## [Stored data entries]

◇ ◇ ◇ ◇

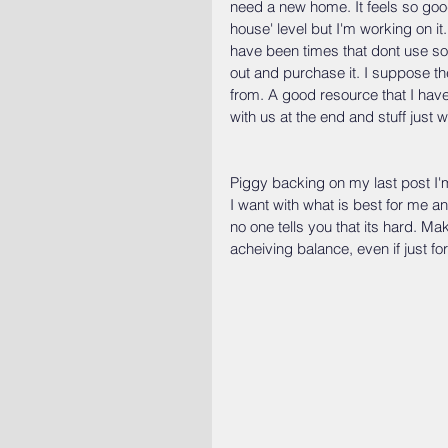
need a new home. It feels so good t
house' level but I'm working on it.
have been times that dont use som
out and purchase it. I suppose th
from. A good resource that I have 
with us at the end and stuff just
Piggy backing on my last post I'm
I want with what is best for me an
no one tells you that its hard. Ma
acheiving balance, even if just for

◇ ◇ ◇ ◇

## [About this exercise]
For each line above that includes the word "good", make a copy of that line.

## [Task solution]
need a new home. It feels so good t
from. A good resource that I have 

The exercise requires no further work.